→ **Aim of the task**
Your reply should restate the lines from the top of the entries through the line containing "Če raziskovalec v" word for word, with no pictures.

→ **Given data**
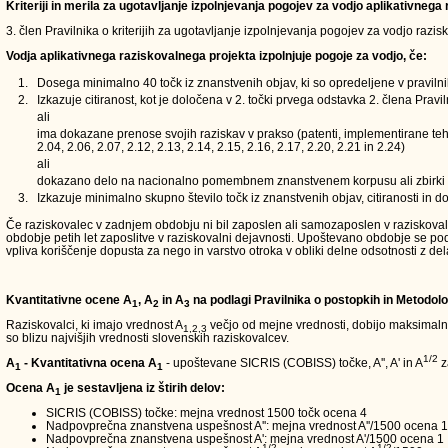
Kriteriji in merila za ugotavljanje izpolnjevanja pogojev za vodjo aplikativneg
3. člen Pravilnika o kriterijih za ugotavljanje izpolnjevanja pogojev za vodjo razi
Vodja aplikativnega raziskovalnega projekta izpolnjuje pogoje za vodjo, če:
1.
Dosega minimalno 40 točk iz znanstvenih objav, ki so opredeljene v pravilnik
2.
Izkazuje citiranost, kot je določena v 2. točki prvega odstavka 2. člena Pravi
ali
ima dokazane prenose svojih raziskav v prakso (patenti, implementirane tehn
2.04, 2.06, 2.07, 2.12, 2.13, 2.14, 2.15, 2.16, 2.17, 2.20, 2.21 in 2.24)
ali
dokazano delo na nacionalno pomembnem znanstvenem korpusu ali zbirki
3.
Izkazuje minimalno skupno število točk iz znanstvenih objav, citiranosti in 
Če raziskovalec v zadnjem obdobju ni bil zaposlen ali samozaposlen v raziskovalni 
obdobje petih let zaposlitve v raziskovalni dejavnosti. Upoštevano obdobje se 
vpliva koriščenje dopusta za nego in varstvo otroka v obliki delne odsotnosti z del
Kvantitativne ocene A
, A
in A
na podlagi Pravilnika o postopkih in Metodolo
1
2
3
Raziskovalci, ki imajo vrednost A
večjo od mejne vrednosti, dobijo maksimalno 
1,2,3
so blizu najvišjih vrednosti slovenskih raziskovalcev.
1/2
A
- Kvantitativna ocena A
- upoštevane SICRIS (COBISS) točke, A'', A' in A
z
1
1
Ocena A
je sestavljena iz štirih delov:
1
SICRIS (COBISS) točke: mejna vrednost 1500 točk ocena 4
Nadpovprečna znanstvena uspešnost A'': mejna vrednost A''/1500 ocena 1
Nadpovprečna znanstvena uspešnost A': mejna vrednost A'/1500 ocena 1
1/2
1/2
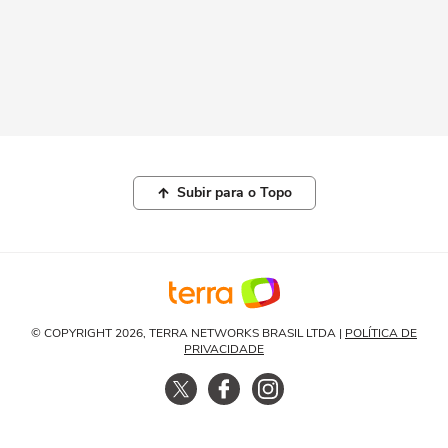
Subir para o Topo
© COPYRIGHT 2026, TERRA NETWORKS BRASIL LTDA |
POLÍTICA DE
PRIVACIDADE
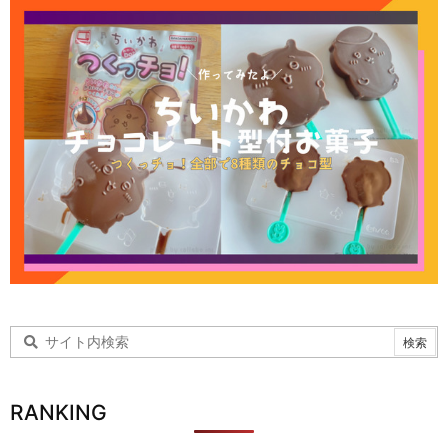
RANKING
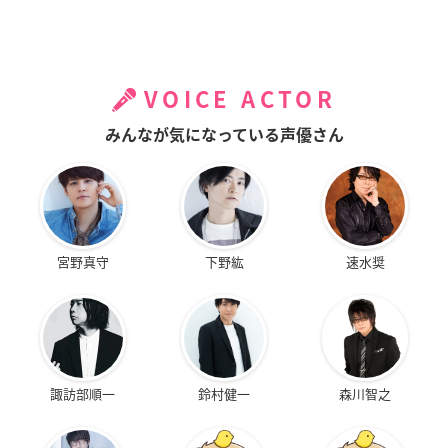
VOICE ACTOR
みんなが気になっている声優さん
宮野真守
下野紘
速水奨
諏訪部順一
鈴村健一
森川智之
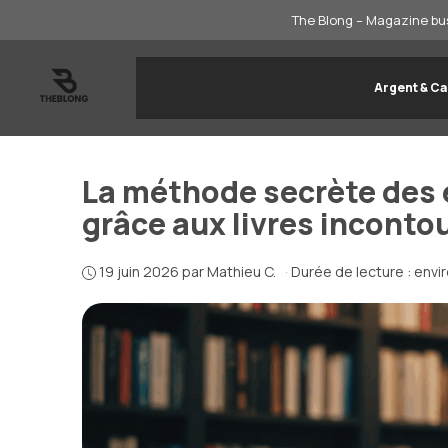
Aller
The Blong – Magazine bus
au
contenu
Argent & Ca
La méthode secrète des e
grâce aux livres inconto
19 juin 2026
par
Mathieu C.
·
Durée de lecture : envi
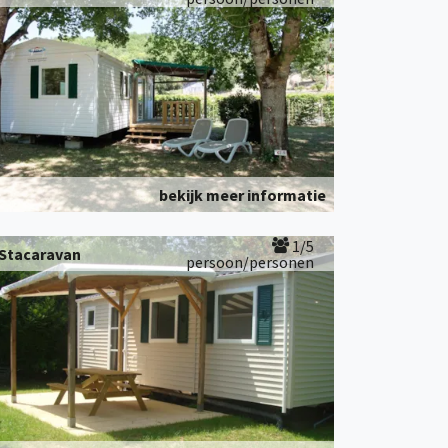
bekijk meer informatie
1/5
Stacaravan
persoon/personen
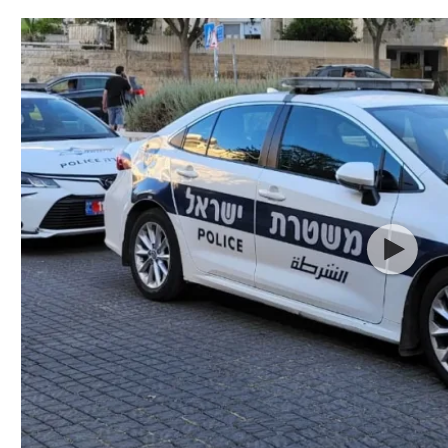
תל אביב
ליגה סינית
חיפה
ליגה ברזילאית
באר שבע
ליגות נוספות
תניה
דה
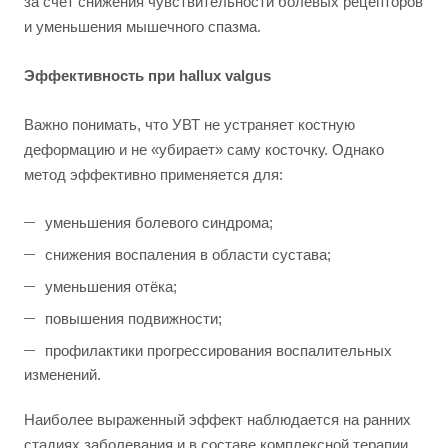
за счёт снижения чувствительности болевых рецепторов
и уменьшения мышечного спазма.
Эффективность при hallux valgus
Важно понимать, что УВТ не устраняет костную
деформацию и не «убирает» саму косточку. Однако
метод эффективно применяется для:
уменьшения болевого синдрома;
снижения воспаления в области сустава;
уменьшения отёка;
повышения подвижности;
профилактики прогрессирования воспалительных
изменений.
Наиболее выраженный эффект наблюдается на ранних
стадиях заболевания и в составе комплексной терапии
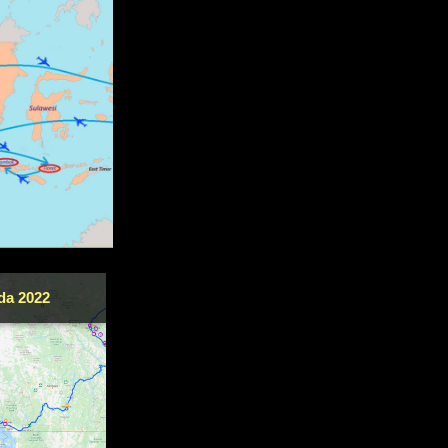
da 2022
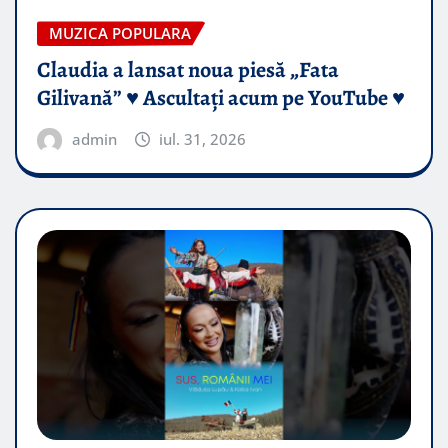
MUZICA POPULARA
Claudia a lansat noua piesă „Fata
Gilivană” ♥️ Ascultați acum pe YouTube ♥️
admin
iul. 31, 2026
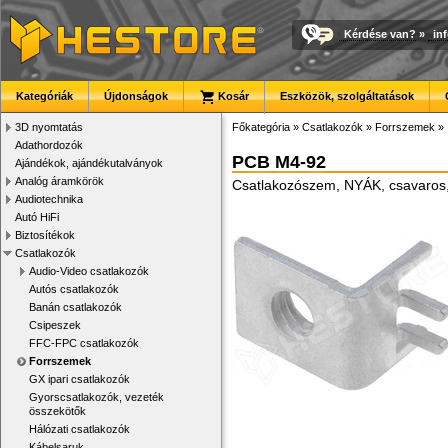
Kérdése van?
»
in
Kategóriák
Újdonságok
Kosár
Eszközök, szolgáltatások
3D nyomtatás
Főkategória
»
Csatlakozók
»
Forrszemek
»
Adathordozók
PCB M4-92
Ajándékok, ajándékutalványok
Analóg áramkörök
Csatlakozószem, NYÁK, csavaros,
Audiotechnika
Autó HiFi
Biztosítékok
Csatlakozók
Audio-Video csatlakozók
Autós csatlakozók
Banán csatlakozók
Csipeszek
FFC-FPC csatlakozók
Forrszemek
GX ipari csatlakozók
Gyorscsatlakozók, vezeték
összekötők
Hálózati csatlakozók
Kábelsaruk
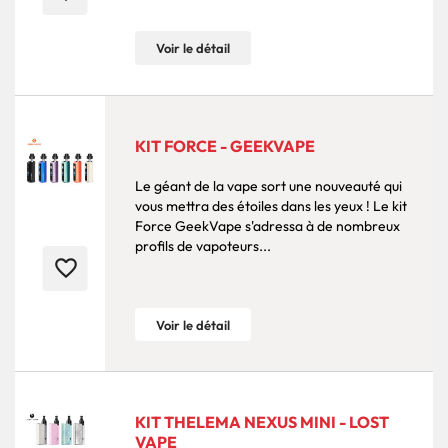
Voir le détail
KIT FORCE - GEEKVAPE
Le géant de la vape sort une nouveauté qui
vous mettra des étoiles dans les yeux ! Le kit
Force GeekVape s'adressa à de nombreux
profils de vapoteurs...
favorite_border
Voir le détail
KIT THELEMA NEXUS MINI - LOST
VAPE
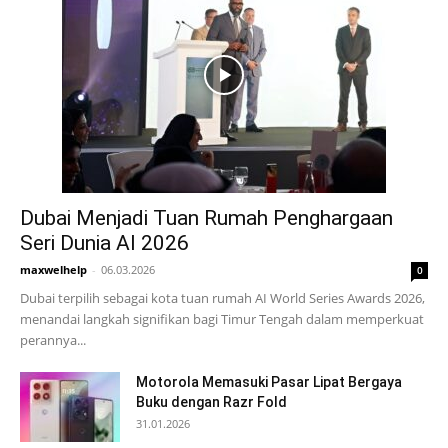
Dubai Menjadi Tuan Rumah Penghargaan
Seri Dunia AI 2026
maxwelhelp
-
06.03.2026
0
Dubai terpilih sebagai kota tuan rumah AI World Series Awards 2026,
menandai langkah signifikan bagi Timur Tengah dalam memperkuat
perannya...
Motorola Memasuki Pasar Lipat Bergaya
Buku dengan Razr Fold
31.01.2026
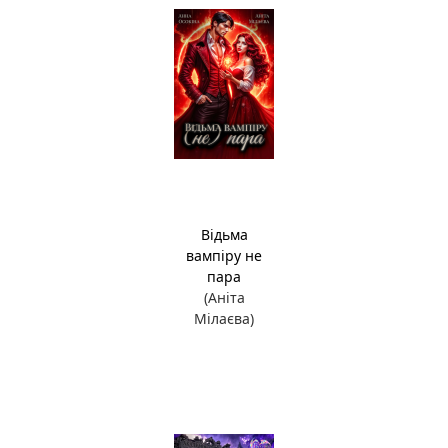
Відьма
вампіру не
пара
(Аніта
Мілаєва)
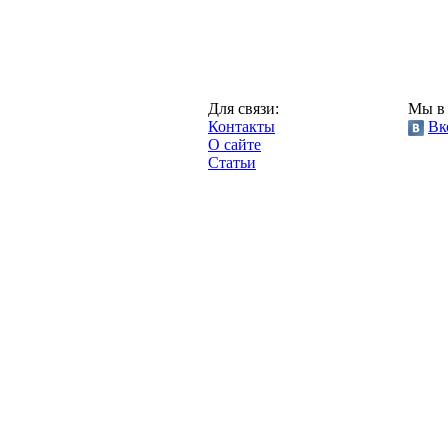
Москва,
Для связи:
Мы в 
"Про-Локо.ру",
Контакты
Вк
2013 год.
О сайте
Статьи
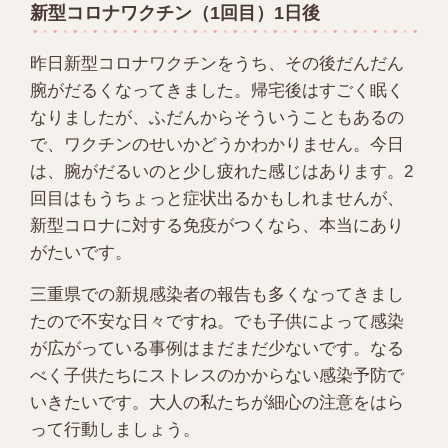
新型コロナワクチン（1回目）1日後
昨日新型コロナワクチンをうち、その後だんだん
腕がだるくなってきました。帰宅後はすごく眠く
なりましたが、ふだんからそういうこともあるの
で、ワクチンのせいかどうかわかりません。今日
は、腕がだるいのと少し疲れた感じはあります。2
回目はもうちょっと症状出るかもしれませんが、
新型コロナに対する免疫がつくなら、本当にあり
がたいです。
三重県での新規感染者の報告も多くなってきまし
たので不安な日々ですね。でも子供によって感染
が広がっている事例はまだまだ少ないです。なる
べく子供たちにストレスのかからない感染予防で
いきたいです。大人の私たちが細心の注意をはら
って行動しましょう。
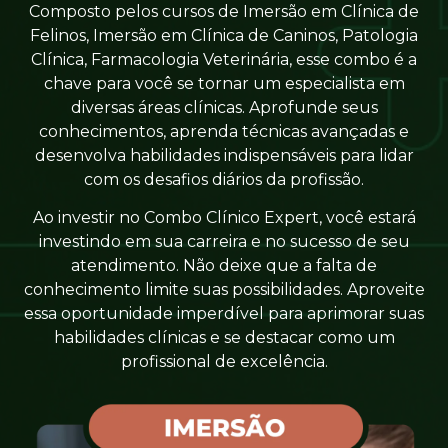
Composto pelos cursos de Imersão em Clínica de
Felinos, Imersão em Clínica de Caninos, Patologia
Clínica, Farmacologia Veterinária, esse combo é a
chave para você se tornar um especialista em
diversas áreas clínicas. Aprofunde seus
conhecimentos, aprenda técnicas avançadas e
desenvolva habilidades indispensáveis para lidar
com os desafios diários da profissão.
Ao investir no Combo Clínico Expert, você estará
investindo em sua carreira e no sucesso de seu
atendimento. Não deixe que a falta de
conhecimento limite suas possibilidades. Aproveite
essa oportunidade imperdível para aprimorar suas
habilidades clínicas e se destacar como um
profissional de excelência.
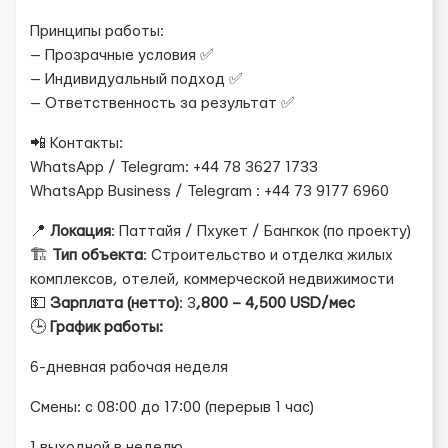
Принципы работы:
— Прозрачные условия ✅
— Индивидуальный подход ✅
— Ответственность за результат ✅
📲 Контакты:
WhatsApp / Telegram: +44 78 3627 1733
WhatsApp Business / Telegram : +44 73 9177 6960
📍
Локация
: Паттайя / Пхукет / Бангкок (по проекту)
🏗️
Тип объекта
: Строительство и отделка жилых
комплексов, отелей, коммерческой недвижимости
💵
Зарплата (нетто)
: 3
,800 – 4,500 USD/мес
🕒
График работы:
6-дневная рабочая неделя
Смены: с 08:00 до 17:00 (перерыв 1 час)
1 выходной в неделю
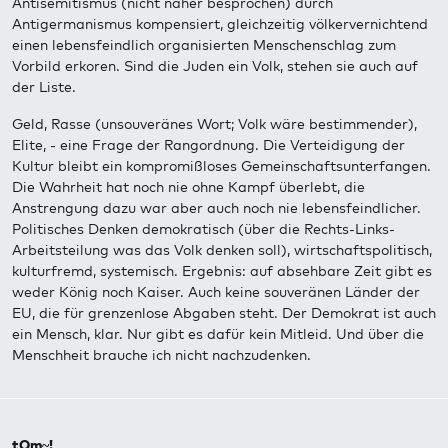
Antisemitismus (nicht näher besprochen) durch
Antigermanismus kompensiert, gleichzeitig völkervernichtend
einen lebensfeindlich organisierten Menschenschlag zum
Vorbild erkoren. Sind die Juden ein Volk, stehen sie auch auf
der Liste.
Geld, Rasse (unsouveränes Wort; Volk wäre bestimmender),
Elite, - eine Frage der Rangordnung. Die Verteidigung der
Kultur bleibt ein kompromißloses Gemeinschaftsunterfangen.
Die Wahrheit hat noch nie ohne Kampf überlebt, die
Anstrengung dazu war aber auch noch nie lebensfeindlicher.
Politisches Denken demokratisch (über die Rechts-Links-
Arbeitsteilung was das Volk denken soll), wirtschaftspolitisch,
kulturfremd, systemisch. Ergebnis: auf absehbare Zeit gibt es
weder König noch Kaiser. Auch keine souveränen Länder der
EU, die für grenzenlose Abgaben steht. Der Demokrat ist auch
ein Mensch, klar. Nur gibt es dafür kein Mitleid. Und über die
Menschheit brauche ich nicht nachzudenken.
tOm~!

→ **Solution to the exercise**
Kriteriji in merila za ugotavljanje izpolnjevanja pogojev za vodjo aplikativneg
3. člen Pravilnika o kriterijih za ugotavljanje izpolnjevanja pogojev za vodjo razi
Vodja aplikativnega raziskovalnega projekta izpolnjuje pogoje za vodjo, če:
1.
Dosega minimalno 40 točk iz znanstvenih objav, ki so opredeljene v pravilnik
2.
Izkazuje citiranost, kot je določena v 2. točki prvega odstavka 2. člena Pravi
ali
ima dokazane prenose svojih raziskav v prakso (patenti, implementirane tehn
2.04, 2.06, 2.07, 2.12, 2.13, 2.14, 2.15, 2.16, 2.17, 2.20, 2.21 in 2.24)
ali
dokazano delo na nacionalno pomembnem znanstvenem korpusu ali zbirki
3.
Izkazuje minimalno skupno število točk iz znanstvenih objav, citiranosti in 
Če raziskovalec v zadnjem obdobju ni bil zaposlen ali samozaposlen v raziskovalni 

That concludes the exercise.